● **Required action**: For this exercise, write out exactly the lines from the line containing "Reset (267, 487)" through the last line of the records, and no other lines.

● **Input data**:

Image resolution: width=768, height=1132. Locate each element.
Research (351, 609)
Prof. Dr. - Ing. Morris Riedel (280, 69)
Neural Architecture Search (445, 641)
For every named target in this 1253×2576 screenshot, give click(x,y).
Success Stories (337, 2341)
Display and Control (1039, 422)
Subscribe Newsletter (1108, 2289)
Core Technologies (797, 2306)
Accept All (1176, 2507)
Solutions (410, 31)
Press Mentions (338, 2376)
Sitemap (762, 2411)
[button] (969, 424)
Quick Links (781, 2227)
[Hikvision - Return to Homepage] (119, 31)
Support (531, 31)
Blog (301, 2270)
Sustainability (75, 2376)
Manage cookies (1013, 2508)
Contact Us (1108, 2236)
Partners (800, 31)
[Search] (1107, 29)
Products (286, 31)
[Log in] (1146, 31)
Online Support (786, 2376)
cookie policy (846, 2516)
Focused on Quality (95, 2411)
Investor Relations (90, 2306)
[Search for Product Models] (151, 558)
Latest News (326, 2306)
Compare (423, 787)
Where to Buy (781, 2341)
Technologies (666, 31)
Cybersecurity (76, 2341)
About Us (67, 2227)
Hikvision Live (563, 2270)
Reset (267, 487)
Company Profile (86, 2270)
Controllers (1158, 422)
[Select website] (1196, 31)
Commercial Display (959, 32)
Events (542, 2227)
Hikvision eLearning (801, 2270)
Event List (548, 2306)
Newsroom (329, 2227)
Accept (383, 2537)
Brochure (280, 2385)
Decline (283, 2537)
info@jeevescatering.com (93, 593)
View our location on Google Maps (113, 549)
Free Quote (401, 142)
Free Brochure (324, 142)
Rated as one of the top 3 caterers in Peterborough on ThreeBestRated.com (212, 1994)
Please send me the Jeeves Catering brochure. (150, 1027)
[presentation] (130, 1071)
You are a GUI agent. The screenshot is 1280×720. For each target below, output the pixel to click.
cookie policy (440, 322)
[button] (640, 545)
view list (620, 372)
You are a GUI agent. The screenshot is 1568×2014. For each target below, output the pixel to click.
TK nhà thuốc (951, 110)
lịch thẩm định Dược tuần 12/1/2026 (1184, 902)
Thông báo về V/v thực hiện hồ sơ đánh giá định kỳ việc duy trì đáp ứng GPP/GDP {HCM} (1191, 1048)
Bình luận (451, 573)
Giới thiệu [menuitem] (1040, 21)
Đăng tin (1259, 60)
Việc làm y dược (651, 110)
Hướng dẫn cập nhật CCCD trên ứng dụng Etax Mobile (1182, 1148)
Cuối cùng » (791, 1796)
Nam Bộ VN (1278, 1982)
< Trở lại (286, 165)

● **Answer for the task**:
Reset (267, 487)
Company Profile (86, 2270)
Controllers (1158, 422)
[Select website] (1196, 31)
Commercial Display (959, 32)
Events (542, 2227)
Hikvision eLearning (801, 2270)
Event List (548, 2306)
Newsroom (329, 2227)
Accept (383, 2537)
Brochure (280, 2385)
Decline (283, 2537)
info@jeevescatering.com (93, 593)
View our location on Google Maps (113, 549)
Free Quote (401, 142)
Free Brochure (324, 142)
Rated as one of the top 3 caterers in Peterborough on ThreeBestRated.com (212, 1994)
Please send me the Jeeves Catering brochure. (150, 1027)
[presentation] (130, 1071)
You are a GUI agent. The screenshot is 1280×720. For each target below, output the pixel to click.
cookie policy (440, 322)
[button] (640, 545)
view list (620, 372)
You are a GUI agent. The screenshot is 1568×2014. For each target below, output the pixel to click.
TK nhà thuốc (951, 110)
lịch thẩm định Dược tuần 12/1/2026 (1184, 902)
Thông báo về V/v thực hiện hồ sơ đánh giá định kỳ việc duy trì đáp ứng GPP/GDP {HCM} (1191, 1048)
Bình luận (451, 573)
Giới thiệu [menuitem] (1040, 21)
Đăng tin (1259, 60)
Việc làm y dược (651, 110)
Hướng dẫn cập nhật CCCD trên ứng dụng Etax Mobile (1182, 1148)
Cuối cùng » (791, 1796)
Nam Bộ VN (1278, 1982)
< Trở lại (286, 165)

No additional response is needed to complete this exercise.